Since most of their employees are just starting out, they have an extremely high turnover rate. It’s an incredible 300% annually.
Let’s do the math on that. For a business to have a 100% annual turnover rate, they have a totally new group of employees every year. So a 300% rate means when you walk into your local McDonald’s, the faces you see today will be replaced with new faces four months from now. And, in eight months, a completely different crew will have replaced those faces.
Wow. How can McDonald’s maintain their consistency across all those thousands of locations around the world when they have to plug in new employees at such a rapid rate? They have a system! To be more accurate, they have a system for everything.
My first job out of college was a copywriter at a local ad agency, and our local McDonald’s franchise was a client. I can tell you first-hand that they have systemized every aspect of their business. We had a whole wall of bookshelves filled with 3-ring binders from McDonald’s corporate headquarters (they call it Hamburger University), and that was just for their advertising and marketing.
One of the big takeaways from Michael Gerber’s excellent book, The E-Myth Revisited, is to systematize your small business so there’s a procedure for everything. Even if you have no plans to ever sell your business, pretend you are going to sell it and document all the step-by-step procedures for the “new owner.”
Yes, behind every great success is a great system.
In Life:
A more informal word for “system” is “habit.” Habits are our personal systems. But why are the successful ones, as Mr. Stone says, often so hard to see?
Many times, we choose not to recognize the successful habits of others because doing so would lead to us having to do the one thing we dislike most: change.
I’m comfortable and familiar with my current habits. I don’t want to abandon them because they’re actually working for me. People only do what works for them.
You may see a friend or family member engaging in what you think is a bad habit. But, to them, it’s a positive. On some level, it’s absolutely working for them, just as your current habits are absolutely working for you.
If you have a habit you’d like to change, there’s a conflict inside you. You’re obviously getting something you perceive as positive from the habit. However, another part of you senses a negative aspect to it.
Focus exclusively on the positive. Be honest with yourself, and figure out the benefit you’re getting from the habit. This may take some soul-searching, or it may come to you in a flash.
Once you’ve identified the positive, you can then try replacing the current habit with another one that delivers the same benefit, but doesn’t cause the inner conflict.
For instance, smoking may be a stress-relieving positive, but you know it’s unhealthy. Is there something else that would give you similar stress-relief, without the downside of the health risks?

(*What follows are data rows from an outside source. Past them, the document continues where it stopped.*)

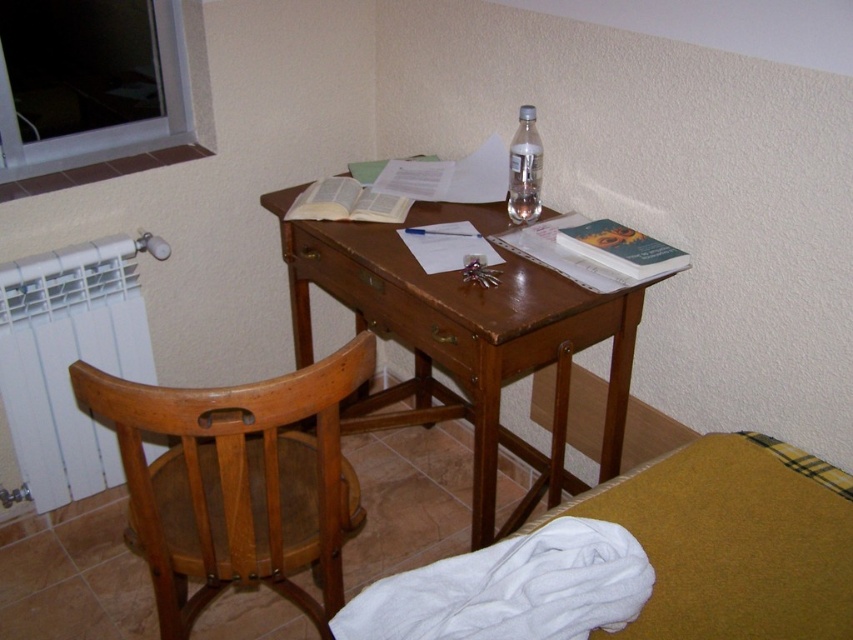 Is point (350, 353) positioned behind point (316, 241)?

No, it is not.

Is wooden chair at left closer to the viewer compared to brown wood drawer at center?

Yes, it is in front of brown wood drawer at center.

Who is more forward, (212,467) or (316,248)?

Positioned in front is point (212,467).

You are a GUI agent. You are given a task and a screenshot of the screen. Output one action in this format:
    pyautogui.click(x=<x>, y=<y>)
    Task: Click on the wooden chair at left
    The height and width of the screenshot is (640, 853).
    Given the screenshot: What is the action you would take?
    pyautogui.click(x=236, y=483)

Is wooden chair at left smaller than clear glass bottle at center?

No.

Who is higher up, wooden chair at left or clear glass bottle at center?

clear glass bottle at center

Describe the element at coordinates (236, 483) in the screenshot. The height and width of the screenshot is (640, 853). I see `wooden chair at left` at that location.

The width and height of the screenshot is (853, 640). Find the location of `wooden chair at left`. wooden chair at left is located at coordinates (236, 483).

Which is more to the right, white plastic radiator at lower left or brown wood drawer at center?

brown wood drawer at center is more to the right.

Can you confirm if white plastic radiator at lower left is shorter than brown wood drawer at center?

No, white plastic radiator at lower left is not shorter than brown wood drawer at center.

Who is more forward, (82,456) or (350,272)?

Point (350,272) is more forward.

At what (x,y) coordinates should I click in order to perform the action: click on white plastic radiator at lower left. Please return your answer as a coordinate pair (x, y). The image size is (853, 640). Looking at the image, I should click on (70, 358).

As Og Mandino said so well in his classic book, The Greatest Salesman In The World, “In truth, the only difference between those who have failed and those who have succeeded lies in the difference of their habits. Good habits are the key to all success. Bad habits are the unlocked door to failure. Thus, the first law I will obey, which precedeth all others is — I will form good habits and become their slave.”
Of course, the irony in that passage is that becoming a slave to good habits results in the ultimate freedom of success.
Change your habits; change your life.
So remember…
Often the rules for success are so simple and so obvious they aren’t even seen.